Since they are predators that hunt at night vampires are stronger and faster than humans. Their senses are sharper as well. Their eyesight is equivalent to the most modern mortal night viewing instruments with commensurately heightened senses of hearing and smell on top of that.
They can use the blood in their bodies to enhance their abilities even more. Increasing their senses requires only small amounts of blood. If they augment their strength to the point where where a tempered steel bar can be snapped, that takes more. A vampire will be starving in a few seconds if they move at a speed too fast for the human eye to follow.
Any wounds a vampire suffers can be healed in seconds, if the vampire takes the time to concentrate and if they have enough blood to do so. Severe wounds might take most of the blood in a vampire’s body. Which leads to one of the most dangerous things in existence; a hungry vampire.
Another power vampires possess is the ability to draw a cloak of shadows around themselves. As long as they stay out of bright light they appear as a dark mist at best. From inside this they can stalk their prey with ease.

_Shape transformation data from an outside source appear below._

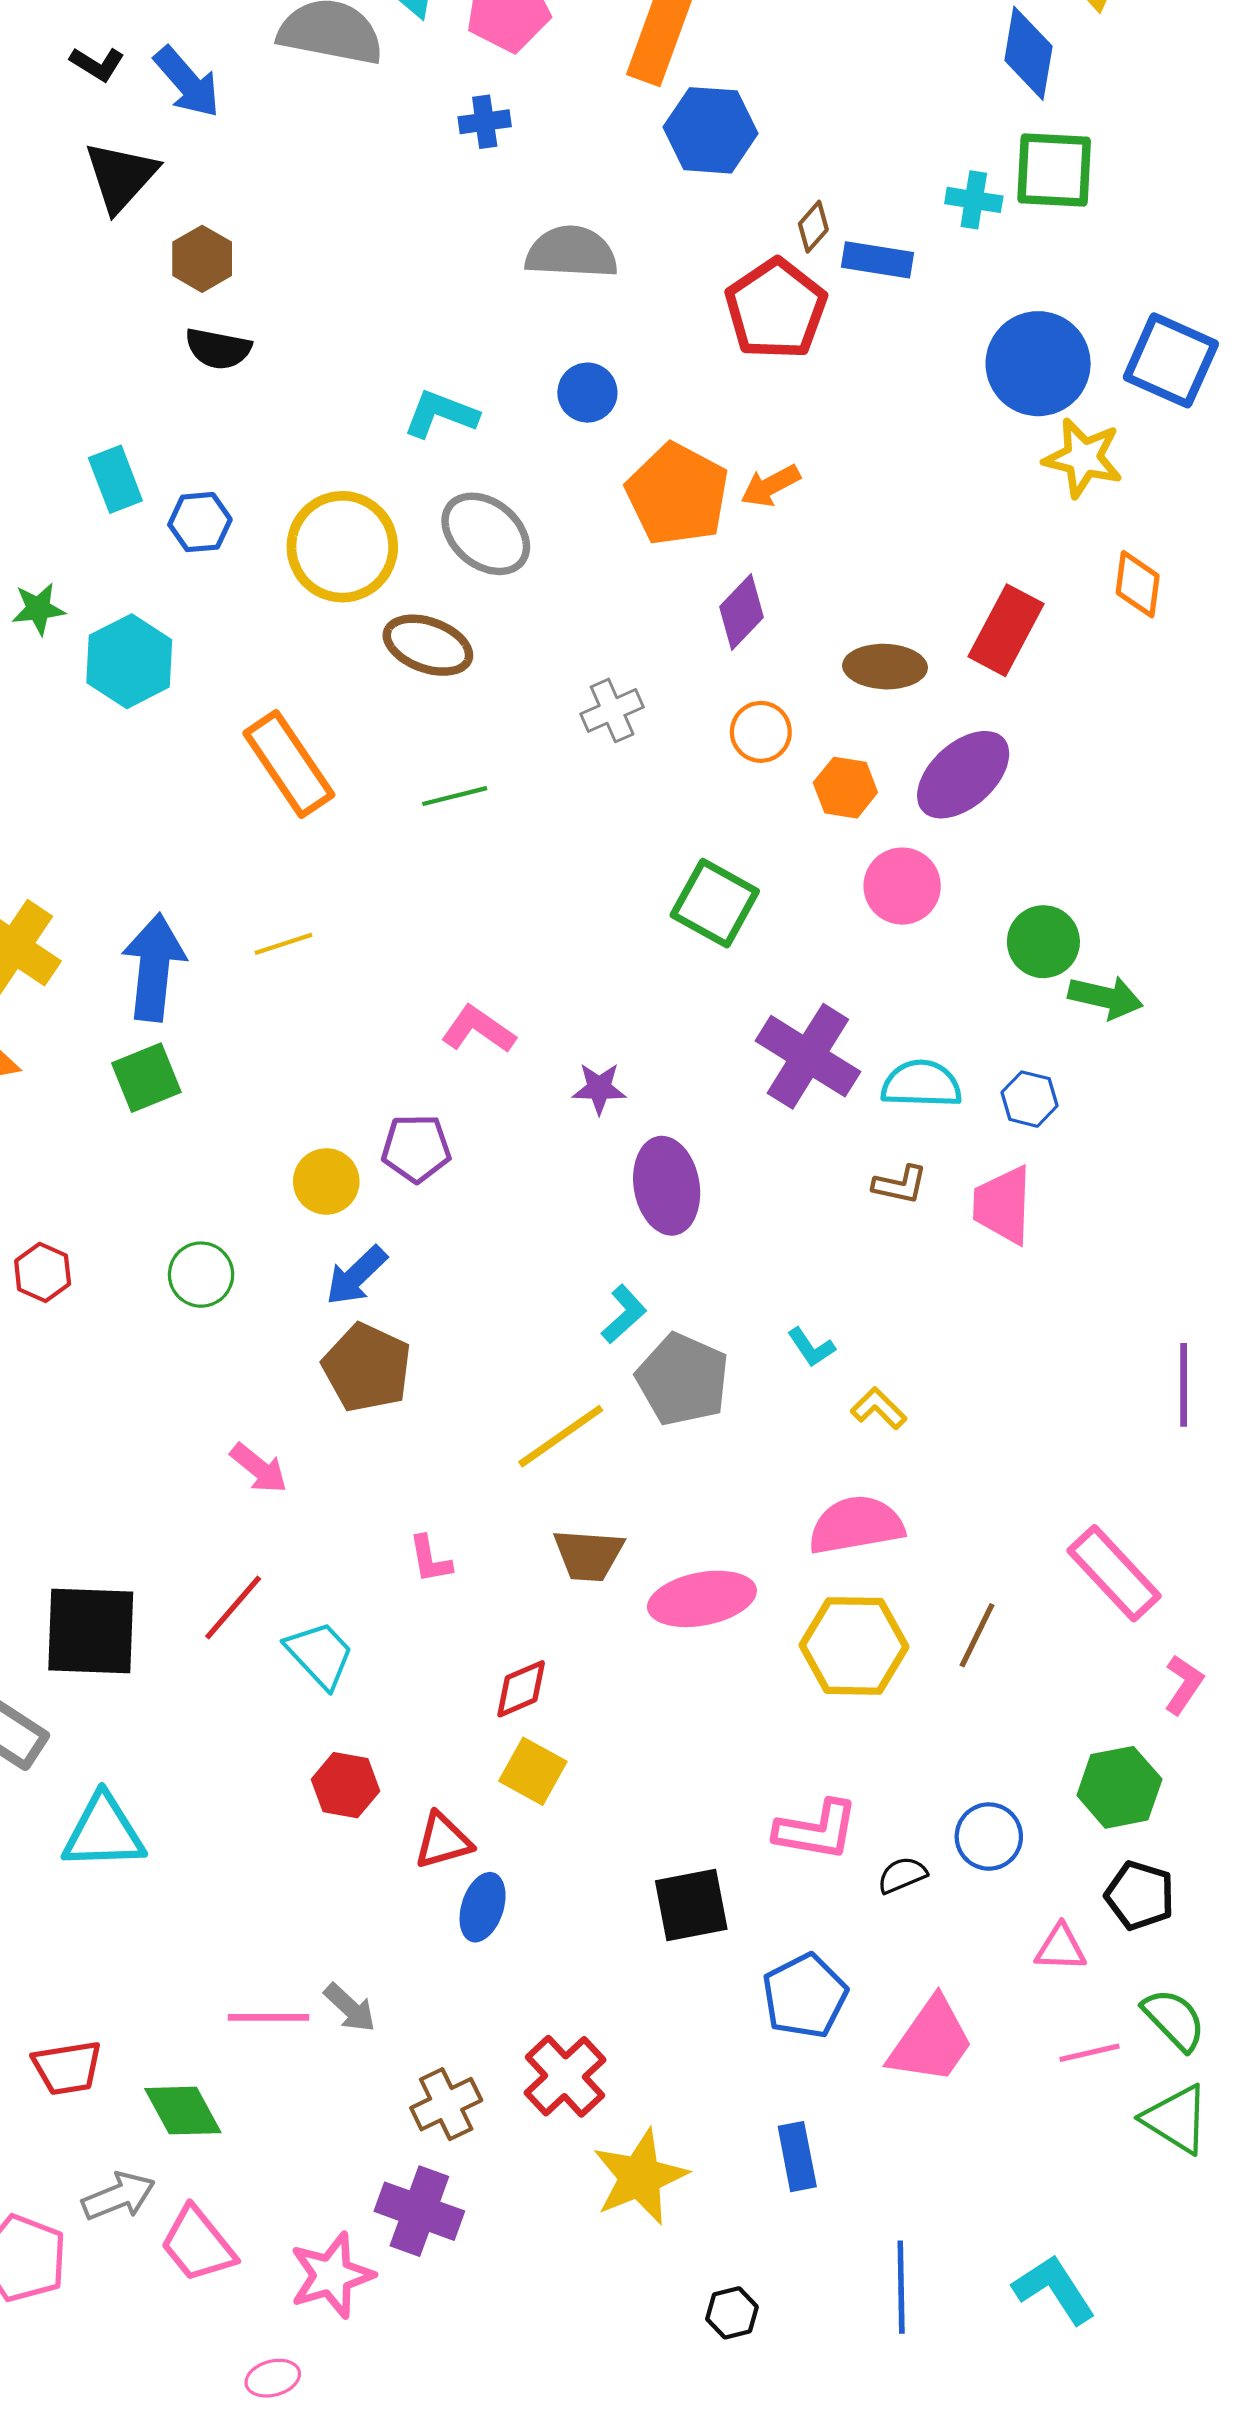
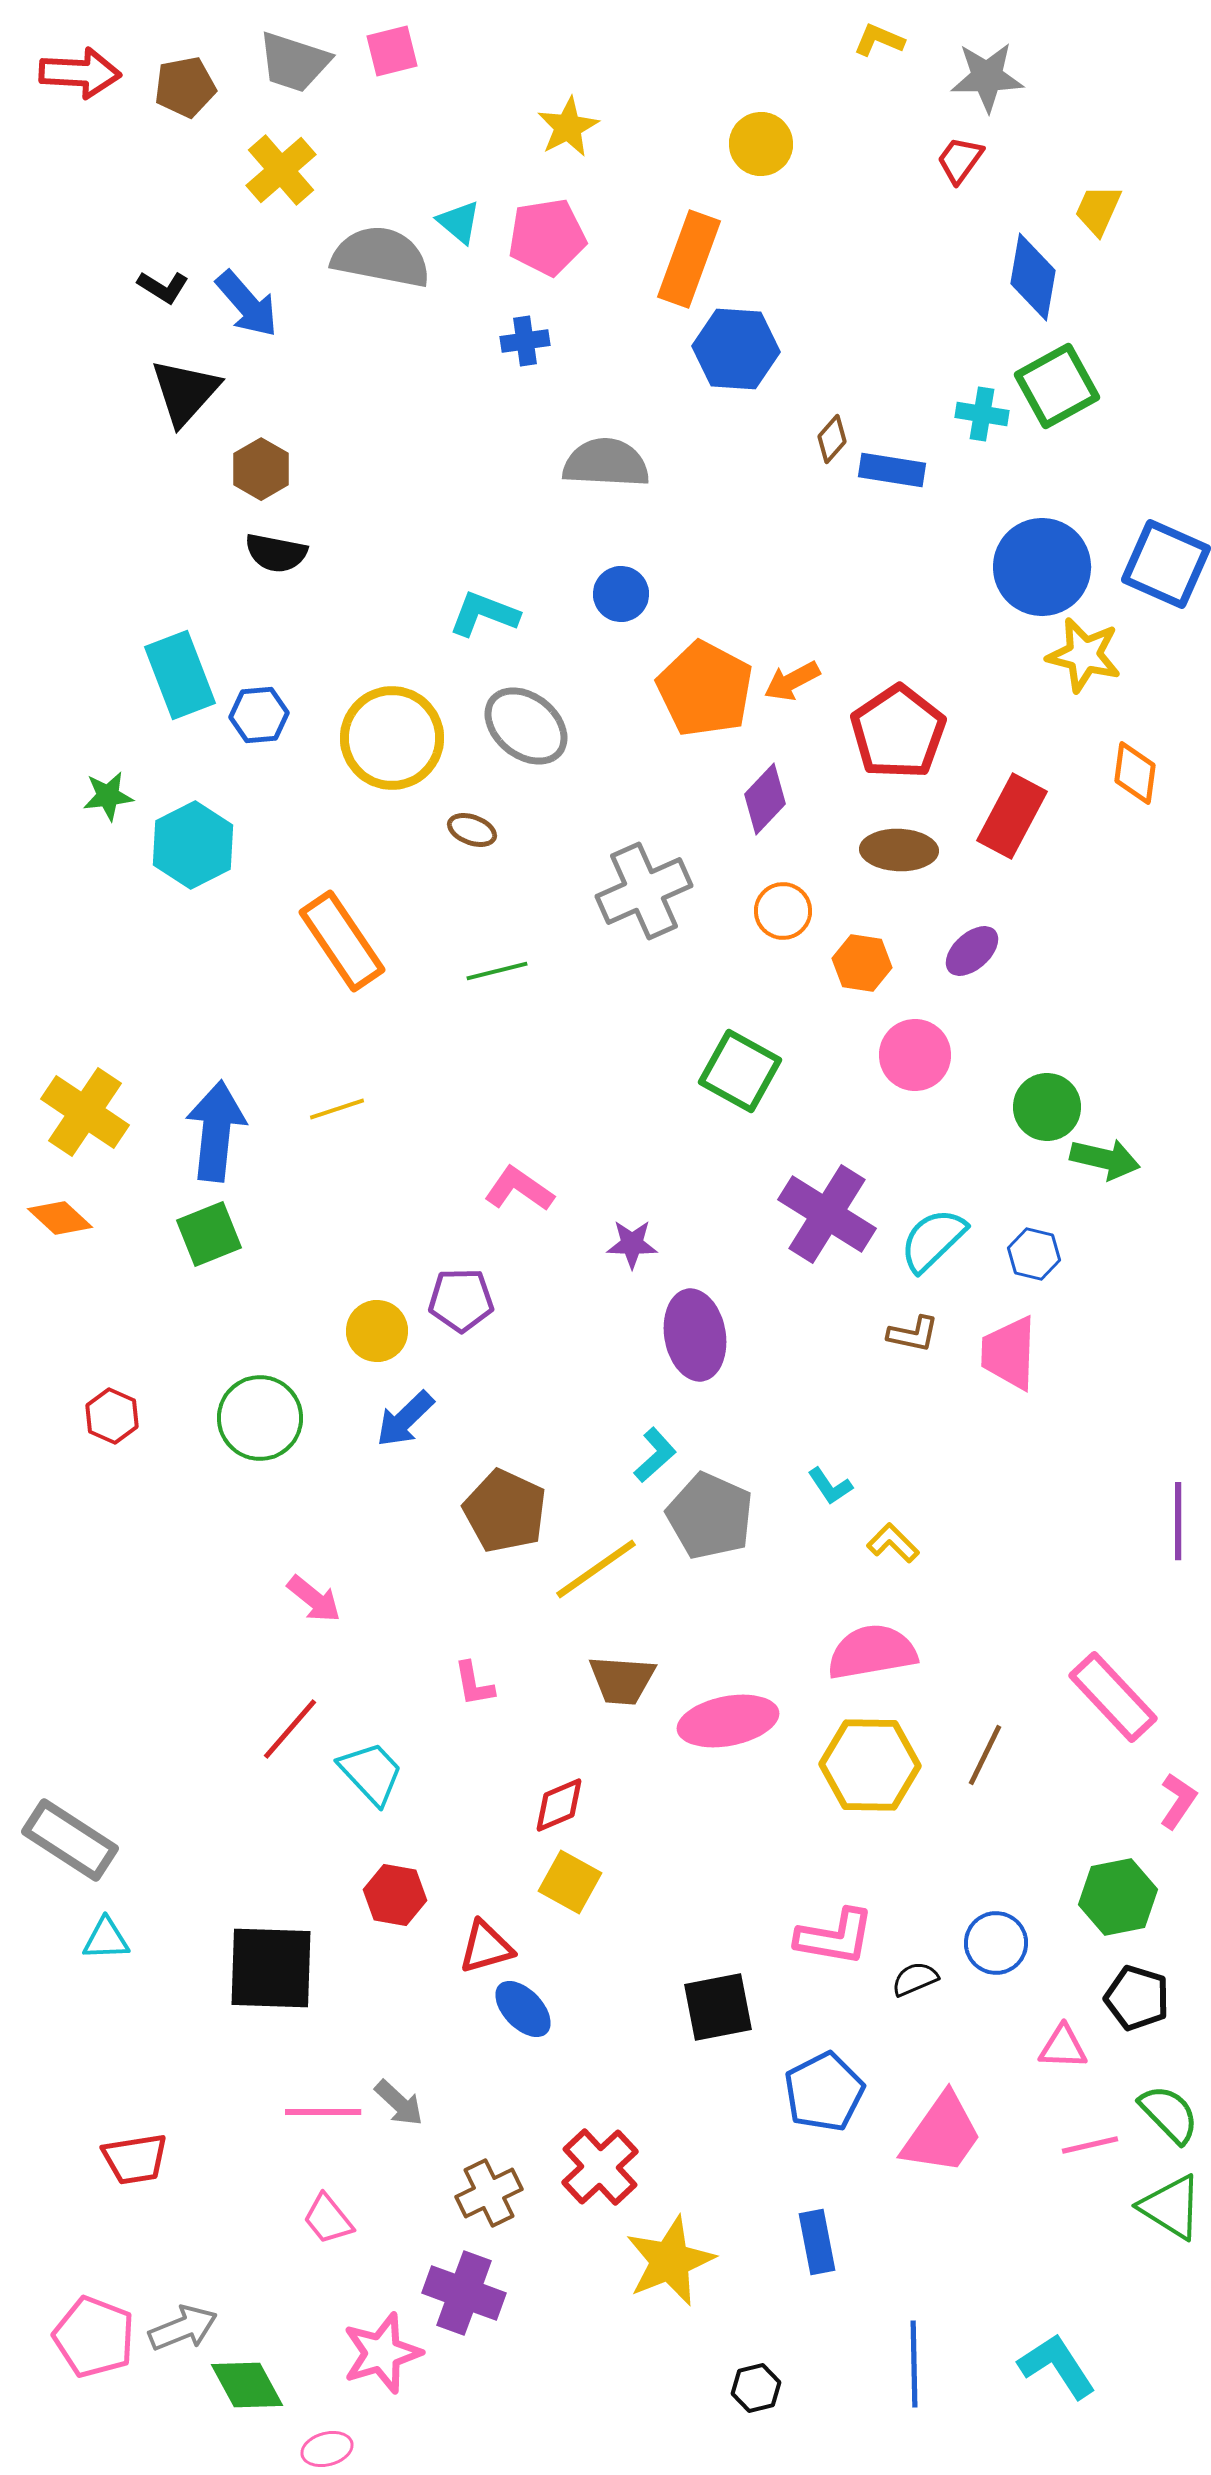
green square: (1054, 170) -> (1057, 386), turned -32
red pentagon: (776, 309) -> (898, 732), moved
cyan rectangle: (115, 479) -> (180, 675), size x1.4
brown ellipse: (428, 645) -> (472, 830), size x0.6
gray cross: (612, 710) -> (644, 891), size x1.6
purple ellipse: (963, 775) -> (972, 951), size x0.6
cyan semicircle: (921, 1084) -> (933, 1240), turned -46
green circle: (201, 1275) -> (260, 1418), size x1.4
brown pentagon: (367, 1368) -> (505, 1511), moved
black square: (91, 1631) -> (271, 1968), moved
cyan triangle: (104, 1832) -> (106, 1939), moved, size x0.6
blue ellipse: (483, 1907) -> (523, 2009), turned -62
green diamond: (183, 2111) -> (247, 2385), moved
gray arrow: (119, 2196) -> (183, 2328), moved
pink trapezoid: (198, 2244) -> (328, 2219), moved, size x0.7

They have weaknesses of course, with exposure to sunlight being the worst. If the sun falls directly on a vampire they’ll have barely enough time to scream before they are dust on the wind. Indirect sunlight, as in a bright room, will kill them slowly. So a dawn or sunset is something a vampire will never see.
A wooden stake through the heart doesn’t kill a vampire. It merely paralyzes them. But considering your average vampire’s reflexes and how hard it is to hit the heart in a melee, good luck with that.
If a vampire is staked then destroying them is fairly easy. Beheading works. Cutting off a vampire’s will end the magic (enchantment? illusion?) that maintains their existence. Be prepared to deal with a mess though. Time will catch up to the body in an instant.
A staked or otherwise helpless vampire can be incinerated. By which I mean shoved in an incinerator and reduced to ash. A simple dousing in gasoline and throwing a match on them simply won’t do it. Plus if the stake burns away you’ll have a vampire in a great deal of pain to deal with.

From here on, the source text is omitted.